Tunus’ta ataerkil yasalar kadınları öldürüyor
Tunus'ta kadınlar, ayrımcılığa ve dışlanmaya maruz bırakılıyor. Yasalardaki yetersizliklere değinen kadınlar, ataerkil düzene göre oluşturulan yasaların kadını korumayıp öldürdüğüne işaret ediyor.
ZOUHOUR MECHERGUİ
Tunus – Şiddete uğrayan kadınların başvurabilecekleri merkezlerin yetersiz olduğu Tunus’ta kadınlar, şiddete maruz bırakıldıklarında başvurdukları resmi kurumlardan da geri çevriliyorlar. Bu da kadınları ölüme terk etme anlamına geliyor. 2017 tarihli kadına yönelik şiddeti engelleyen 58 Sayılı Yasa’yı değerlendiren kadınlar, bu yasanın yazılı metinlerde olduğu şekilde uygulanmamasından şikayetçi. Feministler, kadınların şiddetten korumak için ekonomik olarak güçlendirilmesi gerektiğini düşünüyor.
‘Ataerkil yasalar kadınları öldürüyor’
Feminist insan hakları aktivisti Suad Mahmoud, yargının ataerkil olduğunu ve bu yüzden kadın haklarının sömürüldüğünü söyledi. Şiddet mağduru kadınların sesini duyuramaması, şikayette bulunmak için yol ücretlerinin olmaması ve resmi kurumlara yaptığı şikayetin karşılık bulmamasından kaynaklı kadınların can güvenliklerinin tehlikeye düştüğünü ifade eden Suad Mahmoud, “Şikayette bulunan kişi merkezde yetkili kimsenin olmadığı bahanesiyle geri gönderiliyor. İstismarcıyı şikayet etmesi için valilik merkezine gönderiliyor. Ancak kadınlar ekonomik sorunlar nedeniyle ölüme terk ediliyor” dedi.

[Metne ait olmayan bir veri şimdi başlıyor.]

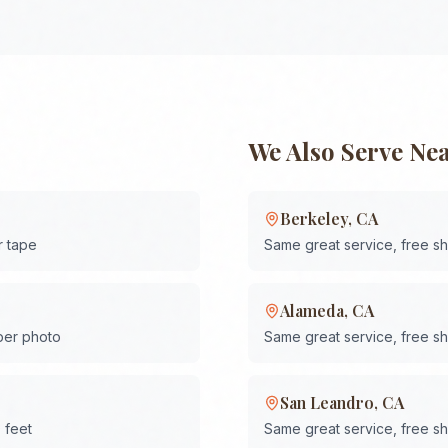
We Also Serve Ne
Berkeley
,
CA
r tape
Same great service, free s
Alameda
,
CA
 per photo
Same great service, free s
San Leandro
,
CA
 feet
Same great service, free s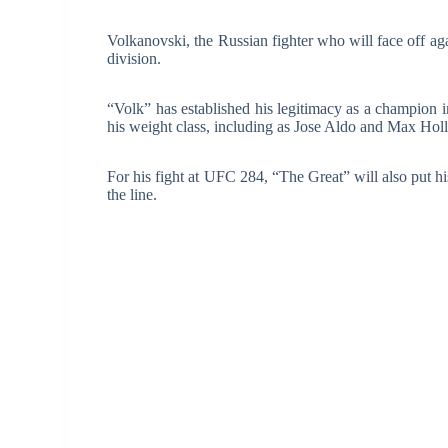
Volkanovski, the Russian fighter who will face off aga
division.
“Volk” has established his legitimacy as a champion i
his weight class, including as Jose Aldo and Max Hol
For his fight at UFC 284, “The Great” will also put 
the line.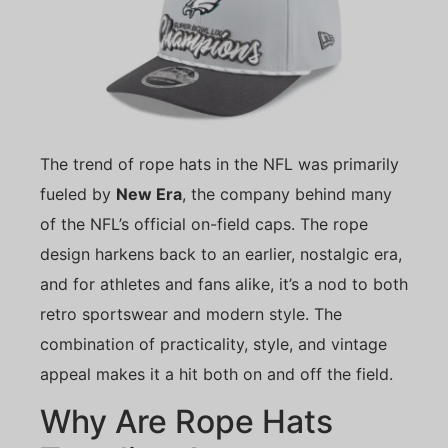
The trend of rope hats in the NFL was primarily
fueled by
New Era
, the company behind many
of the NFL’s official on-field caps. The rope
design harkens back to an earlier, nostalgic era,
and for athletes and fans alike, it’s a nod to both
retro sportswear and modern style. The
combination of practicality, style, and vintage
appeal makes it a hit both on and off the field.
Why Are Rope Hats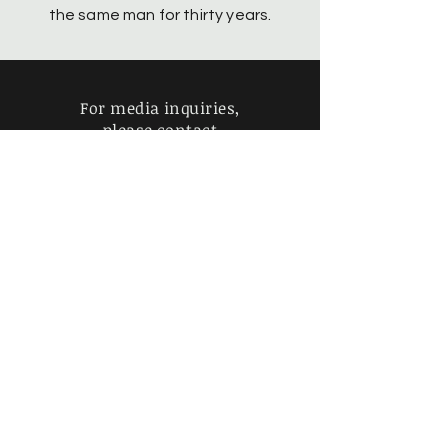
the same man for thirty years.
For media inquiries,
please contact
geraldwilliamsperforms@gmail.com
Find more information about
our online store & policies below
Coming Soon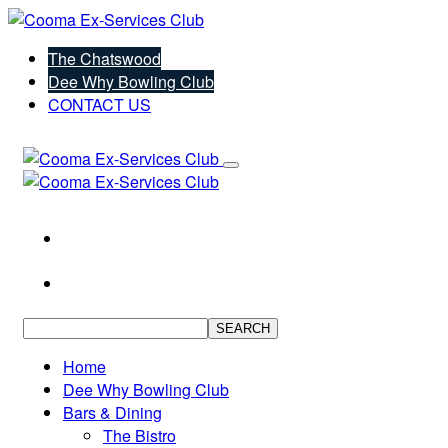
The Chatswood
Dee Why Bowling Club
CONTACT US
SEARCH
Home
Dee Why Bowling Club
Bars & Dining
The Bistro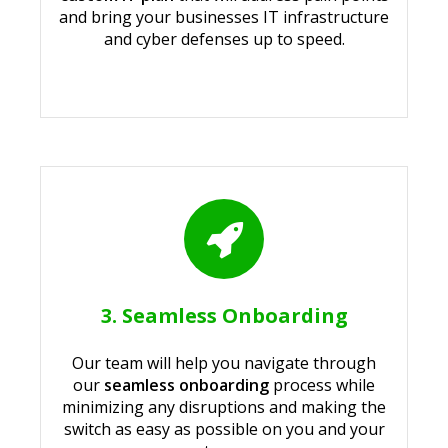
and bring your businesses IT infrastructure
and cyber defenses up to speed.
3. Seamless Onboarding
Our team will help you navigate through
our
seamless onboarding
process while
minimizing any disruptions and making the
switch as easy as possible on you and your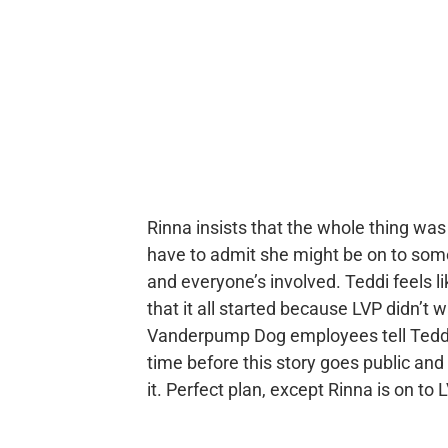
Rinna insists that the whole thing was
have to admit she might be on to some
and everyone’s involved. Teddi feels li
that it all started because LVP didn’t 
Vanderpump Dog employees tell Teddi t
time before this story goes public an
it. Perfect plan, except Rinna is on t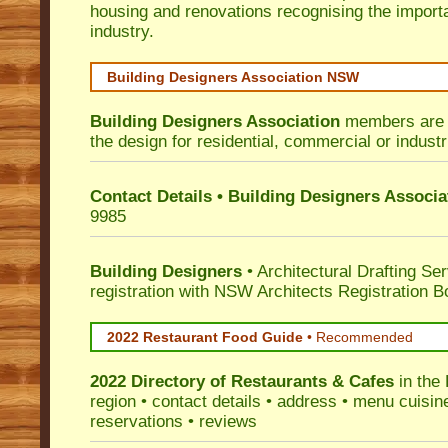
housing and renovations recognising the import
industry.
Building Designers Association NSW
Building Designers Association
members are p
the design for residential, commercial or industr
Contact Details • Building Designers Associa
9985
Building Designers
• Architectural Drafting Ser
registration with NSW Architects Registration B
2022 Restaurant Food Guide
•
Recommended
2022 Directory of
Restaurants & Cafes
in the 
region • contact details • address • menu cuisin
reservations • reviews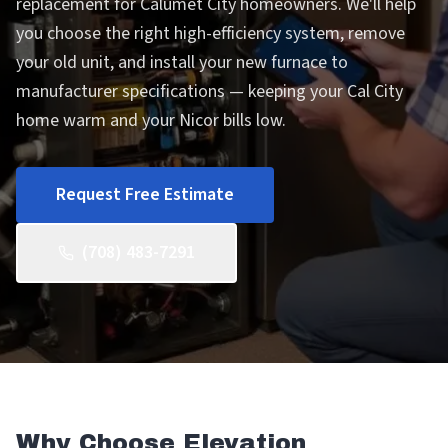
replacement for Calumet City homeowners. We'll help
you choose the right high-efficiency system, remove
your old unit, and install your new furnace to
manufacturer specifications — keeping your Cal City
home warm and your Nicor bills low.
Request Free Estimate
(708) 483-7291
Why Choose Elevation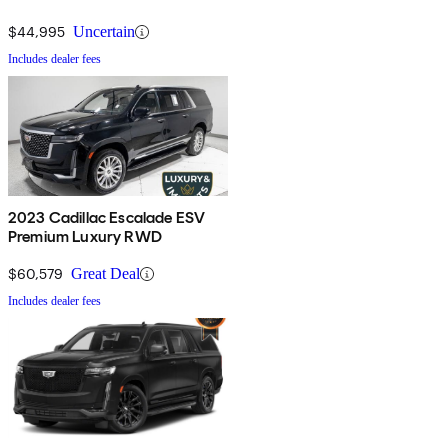
$44,995
Uncertain
Includes dealer fees
2023 Cadillac Escalade ESV
Premium Luxury RWD
$60,579
Great Deal
Includes dealer fees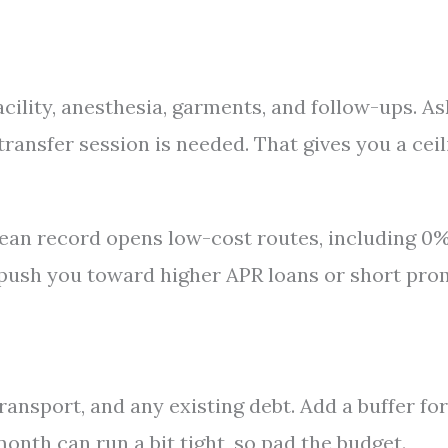
cility, anesthesia, garments, and follow-ups. As
transfer session is needed. That gives you a ceil
clean record opens low-cost routes, including 0
to push you toward higher APR loans or short pr
ransport, and any existing debt. Add a buffer for
onth can run a bit tight, so pad the budget.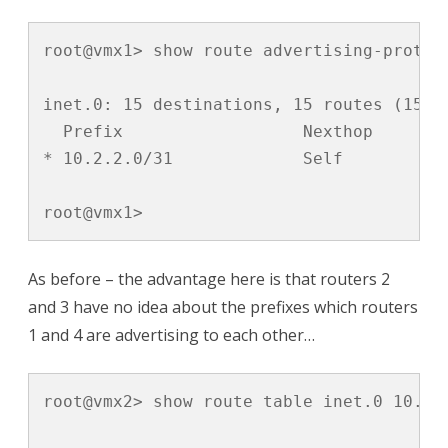
root@vmx1> show route advertising-protoco
inet.0: 15 destinations, 15 routes (15 ac
  Prefix		  Nexthop	       MED     Lclpref    AS path

* 10.2.2.0/31             Self           
root@vmx1>
As before – the advantage here is that routers 2
and 3 have no idea about the prefixes which routers
1 and 4 are advertising to each other…
root@vmx2> show route table inet.0 10.2.2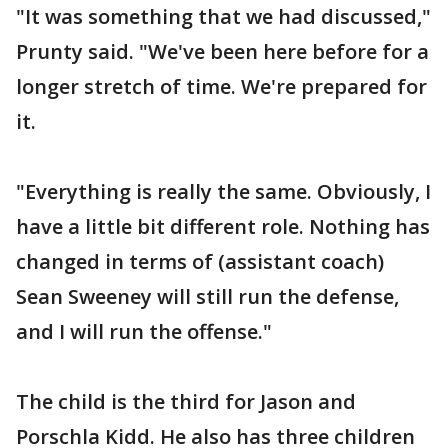
"It was something that we had discussed,"
Prunty said. "We've been here before for a
longer stretch of time. We're prepared for
it.
"Everything is really the same. Obviously, I
have a little bit different role. Nothing has
changed in terms of (assistant coach)
Sean Sweeney will still run the defense,
and I will run the offense."
The child is the third for Jason and
Porschla Kidd. He also has three children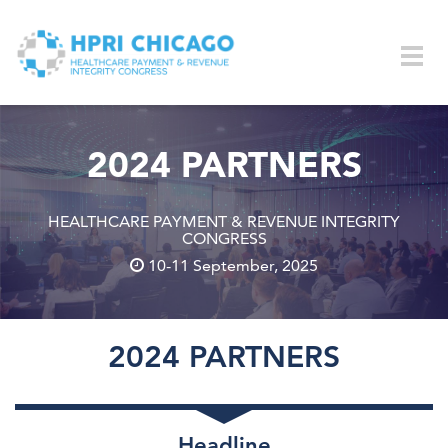
Skip to main content
Togg
navig
2024 PARTNERS
HEALTHCARE PAYMENT & REVENUE INTEGRITY
CONGRESS
10-11 September, 2025
2024 PARTNERS
Headline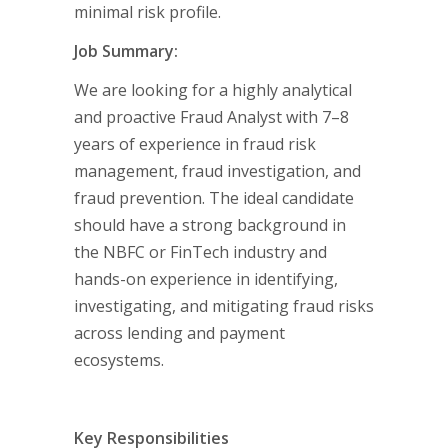
minimal risk profile.
Job Summary:
We are looking for a highly analytical
and proactive Fraud Analyst with 7–8
years of experience in fraud risk
management, fraud investigation, and
fraud prevention. The ideal candidate
should have a strong background in
the NBFC or FinTech industry and
hands-on experience in identifying,
investigating, and mitigating fraud risks
across lending and payment
ecosystems.
Key Responsibilities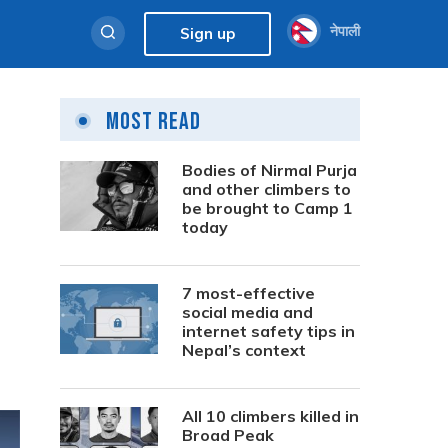
नेपाली
Sign up
Most Read
Bodies of Nirmal Purja
and other climbers to
be brought to Camp 1
today
7 most-effective
social media and
internet safety tips in
Nepal’s context
All 10 climbers killed in
Broad Peak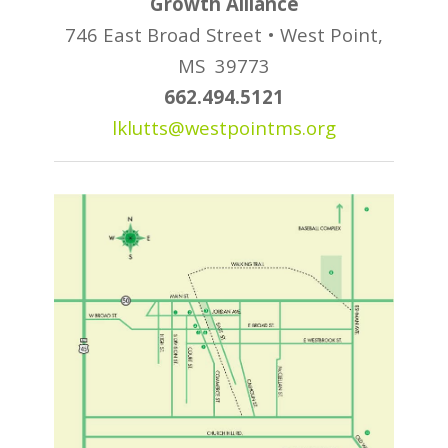
Growth Alliance
746 East Broad Street •
West Point,
MS 39773
662.494.5121
lklutts@westpointms.org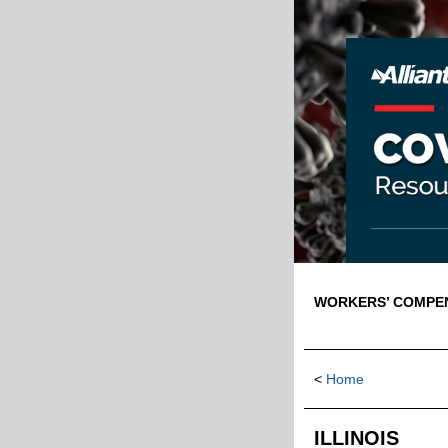
WORKERS’ COMPENS
<
Home
ILLINOIS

‘Ekonomik bağımsızlık önemli’
Kadınları şiddetten korumak için iş imkanları sağlaması, ekonomik olarak kadınların güçlendirilmesi gerektiğine işaret eden Suad Mahmoud, “Adaleti ve cinsiyetler arasında tam eşitliği sağlamak için yasalarla temsil edilen ayrımcı fikirleri reddetmek gerekir. Ekonomik bağımsızlık, şiddetle mücadele etmek ve korkunun sessizliğini bozmak için bir ön koşuldur. Birçok kadın kendilerine bir barınak, giysi ve yiyecek sağlayamadıkları için istismarcılarıyla birlikte yaşamayı kabul etmek zorunda kalıyor. Bir kadın istismar edildiğinde evi terk etme yolunu seçiyor. Tacizci ile aynı yerde kalması onun psikolojik ve fiziksel güvenliği için tehlike oluşturuyor. Katledilmesine kadar sürebiliyor. Bu nedenle ekonomik bağımsızlık önemli” şeklinde konuştu.
‘Yargı adaletsiz’
Yargının hala adaletsiz olduğunu ve ataerkil ideolojinin hakim olduğunu dile getiren Suad Mahmoud, “Sosyal adaletin uygulanmasının temellerinin atılması gerekir. Ülkenin kadınlara karşı sorumluluğunu üstlenmesi gerekir. Bu durumda feministler olarak bizlerin şiddetin bitmesini beklemek yerine direnmesi gerekir” diye belirtti.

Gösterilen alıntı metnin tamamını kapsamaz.